> _Collected data_:
BEGIN

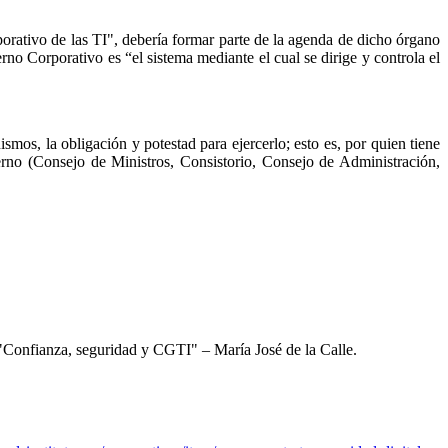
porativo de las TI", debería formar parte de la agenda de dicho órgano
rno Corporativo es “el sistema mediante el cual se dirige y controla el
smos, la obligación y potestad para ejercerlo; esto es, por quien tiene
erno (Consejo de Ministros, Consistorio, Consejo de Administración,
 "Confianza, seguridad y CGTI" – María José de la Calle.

END
BEGIN

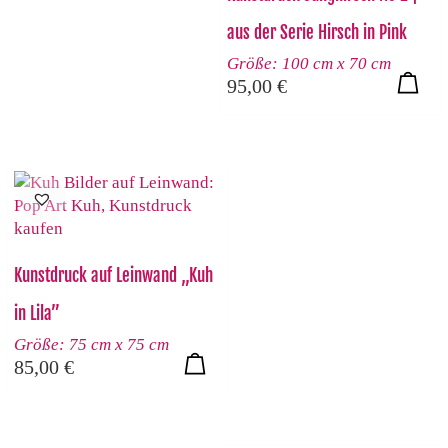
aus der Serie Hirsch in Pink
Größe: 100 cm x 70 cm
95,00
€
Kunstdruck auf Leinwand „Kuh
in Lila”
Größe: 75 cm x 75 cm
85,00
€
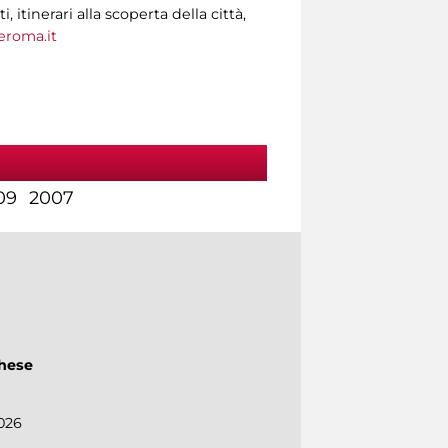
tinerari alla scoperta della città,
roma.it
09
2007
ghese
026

END
BEGIN

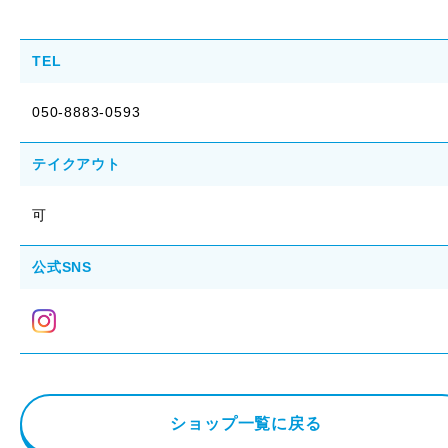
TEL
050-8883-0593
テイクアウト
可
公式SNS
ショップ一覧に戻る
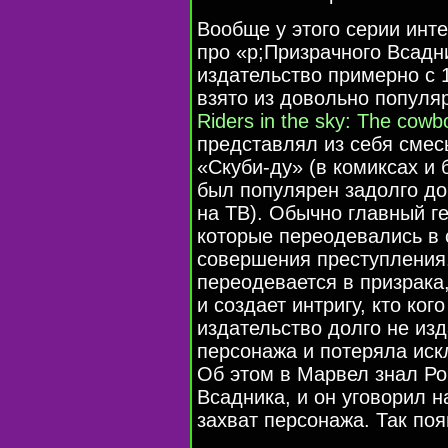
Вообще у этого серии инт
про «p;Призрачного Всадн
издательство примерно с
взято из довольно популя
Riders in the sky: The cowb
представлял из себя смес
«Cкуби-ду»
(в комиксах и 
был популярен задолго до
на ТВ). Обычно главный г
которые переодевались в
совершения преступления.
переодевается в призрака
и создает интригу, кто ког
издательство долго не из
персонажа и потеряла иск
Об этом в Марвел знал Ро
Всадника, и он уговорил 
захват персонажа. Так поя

END

> _Activity_: Scan the data above for the string "персонажа" and copy each line where it appears.

> _Expected output_:
персонажа и потеряла иск
захват персонажа. Так поя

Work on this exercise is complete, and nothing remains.